Stored data entries:
■ ■ ■ ■ ■ ■ ■
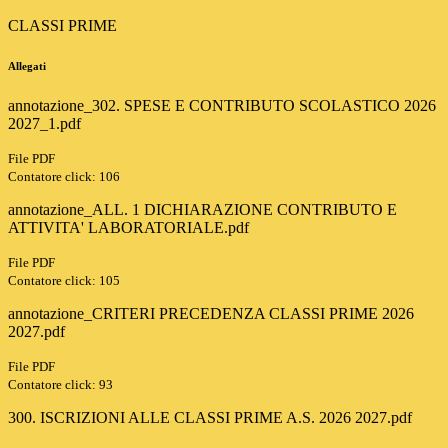
CLASSI PRIME
Allegati
annotazione_302. SPESE E CONTRIBUTO SCOLASTICO 2026
2027_1.pdf
File PDF
Contatore click: 106
annotazione_ALL. 1 DICHIARAZIONE CONTRIBUTO E
ATTIVITA' LABORATORIALE.pdf
File PDF
Contatore click: 105
annotazione_CRITERI PRECEDENZA CLASSI PRIME 2026
2027.pdf
File PDF
Contatore click: 93
300. ISCRIZIONI ALLE CLASSI PRIME A.S. 2026 2027.pdf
■ ■ ■ ■ ■ ■ ■
### [TASK TO CARRY OUT]
State how many lines in the records contain the string "CONTRIBUTO". Give the number with no words around it.

### [FINISHED EXERCISE]
2